Simple tool to parse and extract data from binary files given their structure. Nesting of different structures and unknown structure sizes are supported.
Uses collections.OrderedDict, struct.calcsize, struct.unpack
bin_struct is a an OrderedDict constructed either by a single string argument that gets passed to struct.unpack or multiple key=value pairs representing the struct(ure) of the data.
The keys will be the representative names amd can be anything you specify.
The values can be strings for struct.unpack or another initialized bin_struct type for nesting
ushort = bin_struct("H") # (*)
bin_float = bin_struct("f")
bin_string = bin_struct("6c") # see also string_struct as a better alternative
vector = bin_struct("3f")
# or
vector = bin_struct(x=bin_float, y=bin_float, z=bin_float)

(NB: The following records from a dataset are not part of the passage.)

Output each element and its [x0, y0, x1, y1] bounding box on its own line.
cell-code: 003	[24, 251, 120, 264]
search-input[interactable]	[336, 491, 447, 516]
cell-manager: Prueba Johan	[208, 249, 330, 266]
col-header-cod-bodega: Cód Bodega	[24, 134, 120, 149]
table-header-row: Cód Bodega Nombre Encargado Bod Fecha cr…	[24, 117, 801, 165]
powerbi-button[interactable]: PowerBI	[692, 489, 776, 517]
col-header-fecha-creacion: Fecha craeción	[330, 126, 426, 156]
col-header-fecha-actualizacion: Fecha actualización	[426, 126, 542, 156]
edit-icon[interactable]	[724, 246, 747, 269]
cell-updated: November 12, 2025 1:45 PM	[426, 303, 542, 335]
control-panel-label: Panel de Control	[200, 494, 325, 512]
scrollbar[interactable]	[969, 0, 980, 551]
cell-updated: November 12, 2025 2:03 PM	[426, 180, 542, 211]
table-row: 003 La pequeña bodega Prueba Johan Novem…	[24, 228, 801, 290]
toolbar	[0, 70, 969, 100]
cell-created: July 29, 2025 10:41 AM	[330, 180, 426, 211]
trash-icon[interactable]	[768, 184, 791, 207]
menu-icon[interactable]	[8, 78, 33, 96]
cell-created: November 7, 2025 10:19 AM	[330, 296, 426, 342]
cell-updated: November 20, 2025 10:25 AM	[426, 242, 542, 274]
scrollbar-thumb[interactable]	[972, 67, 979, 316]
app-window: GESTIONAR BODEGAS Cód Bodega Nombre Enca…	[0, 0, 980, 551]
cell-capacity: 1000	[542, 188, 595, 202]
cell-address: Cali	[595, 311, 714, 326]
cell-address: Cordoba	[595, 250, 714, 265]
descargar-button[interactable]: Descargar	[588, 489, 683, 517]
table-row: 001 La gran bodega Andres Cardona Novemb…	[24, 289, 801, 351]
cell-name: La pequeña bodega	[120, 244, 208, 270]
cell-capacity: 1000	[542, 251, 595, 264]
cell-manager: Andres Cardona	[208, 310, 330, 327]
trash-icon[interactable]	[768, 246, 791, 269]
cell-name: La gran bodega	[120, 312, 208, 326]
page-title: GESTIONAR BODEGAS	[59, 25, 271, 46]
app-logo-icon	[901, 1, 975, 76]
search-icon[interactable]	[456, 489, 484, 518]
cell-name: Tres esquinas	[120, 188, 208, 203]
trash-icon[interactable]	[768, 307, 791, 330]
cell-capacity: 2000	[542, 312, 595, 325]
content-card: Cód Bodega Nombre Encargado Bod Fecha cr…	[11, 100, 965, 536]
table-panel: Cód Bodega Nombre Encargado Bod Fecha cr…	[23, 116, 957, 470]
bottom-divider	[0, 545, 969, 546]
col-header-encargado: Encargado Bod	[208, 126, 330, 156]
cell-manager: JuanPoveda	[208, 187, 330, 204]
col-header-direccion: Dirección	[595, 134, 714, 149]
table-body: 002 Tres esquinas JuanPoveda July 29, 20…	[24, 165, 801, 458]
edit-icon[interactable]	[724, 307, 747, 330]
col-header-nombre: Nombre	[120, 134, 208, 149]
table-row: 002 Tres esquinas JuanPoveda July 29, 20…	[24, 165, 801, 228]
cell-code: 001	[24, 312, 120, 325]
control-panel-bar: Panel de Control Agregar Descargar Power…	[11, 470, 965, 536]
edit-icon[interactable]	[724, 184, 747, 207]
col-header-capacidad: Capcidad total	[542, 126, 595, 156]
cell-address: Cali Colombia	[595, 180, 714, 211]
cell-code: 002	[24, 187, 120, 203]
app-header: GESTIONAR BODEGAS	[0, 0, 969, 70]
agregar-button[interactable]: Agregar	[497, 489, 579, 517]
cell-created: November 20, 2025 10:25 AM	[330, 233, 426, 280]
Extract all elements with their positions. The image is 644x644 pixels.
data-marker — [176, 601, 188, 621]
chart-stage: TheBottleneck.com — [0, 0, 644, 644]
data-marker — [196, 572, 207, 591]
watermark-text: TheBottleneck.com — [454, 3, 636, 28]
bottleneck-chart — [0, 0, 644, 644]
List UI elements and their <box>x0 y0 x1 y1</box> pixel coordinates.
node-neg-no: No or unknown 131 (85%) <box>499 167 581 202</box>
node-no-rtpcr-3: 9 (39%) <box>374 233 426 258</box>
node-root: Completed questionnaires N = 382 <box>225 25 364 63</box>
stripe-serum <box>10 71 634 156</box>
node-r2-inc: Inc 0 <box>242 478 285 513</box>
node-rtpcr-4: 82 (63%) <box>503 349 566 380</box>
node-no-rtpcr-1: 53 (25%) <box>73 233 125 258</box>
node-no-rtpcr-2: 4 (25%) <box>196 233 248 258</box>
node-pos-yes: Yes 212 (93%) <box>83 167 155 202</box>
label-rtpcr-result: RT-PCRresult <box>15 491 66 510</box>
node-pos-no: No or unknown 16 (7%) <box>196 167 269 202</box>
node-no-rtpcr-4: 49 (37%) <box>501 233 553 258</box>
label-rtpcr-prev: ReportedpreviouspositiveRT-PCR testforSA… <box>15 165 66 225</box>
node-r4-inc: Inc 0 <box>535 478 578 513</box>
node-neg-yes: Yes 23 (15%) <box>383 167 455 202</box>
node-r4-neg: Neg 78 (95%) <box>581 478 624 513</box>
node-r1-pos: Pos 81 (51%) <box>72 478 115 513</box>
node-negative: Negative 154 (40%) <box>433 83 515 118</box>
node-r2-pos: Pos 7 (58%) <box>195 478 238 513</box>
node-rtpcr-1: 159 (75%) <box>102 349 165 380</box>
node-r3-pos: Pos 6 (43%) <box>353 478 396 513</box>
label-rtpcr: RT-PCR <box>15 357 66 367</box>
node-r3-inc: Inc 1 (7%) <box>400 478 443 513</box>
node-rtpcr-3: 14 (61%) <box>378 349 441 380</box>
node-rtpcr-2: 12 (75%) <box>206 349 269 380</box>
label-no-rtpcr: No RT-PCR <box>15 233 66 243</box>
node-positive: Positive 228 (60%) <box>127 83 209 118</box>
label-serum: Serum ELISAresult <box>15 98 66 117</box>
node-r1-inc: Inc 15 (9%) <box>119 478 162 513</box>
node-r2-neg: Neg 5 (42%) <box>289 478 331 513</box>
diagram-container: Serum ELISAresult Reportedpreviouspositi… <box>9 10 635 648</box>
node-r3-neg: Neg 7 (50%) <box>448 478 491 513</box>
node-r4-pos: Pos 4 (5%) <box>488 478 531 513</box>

# (*) There are some initial types:
# Hardcoded to LITTLE ENDIAN!
# short = "<h"
# ushort = "<H"
# bfloat = "<f"
# uchar = "<B"
# ulong = "<L"
# uint = "<I"
# bint = "<i"
# char = "<i"
After initializing a bin_struct object can be called to parse the given byte argument The necessary byte size can be retrieved with bin_struct.size and updated with bin_struct.calcsize() if a changed was made to the object.
Out of a bytes object the data then can be retrieved by:
xyz = vector(byte[:vector.size])
Even if more bytes are provided only the onces according to size are evaluated.
my_int = ushort(b'00')
This returns a parsed_struct object also an OrderedDict.
The values can then be retrieved with their keywords
xyz.x, xyz.y, xyz.z
For single valued objects with the keyword value
my_int.value
NOTE: Unlike with struct.unpack single values are not in tuples
for example:
ushort(b'00').value # -> 12366 and not (12366,)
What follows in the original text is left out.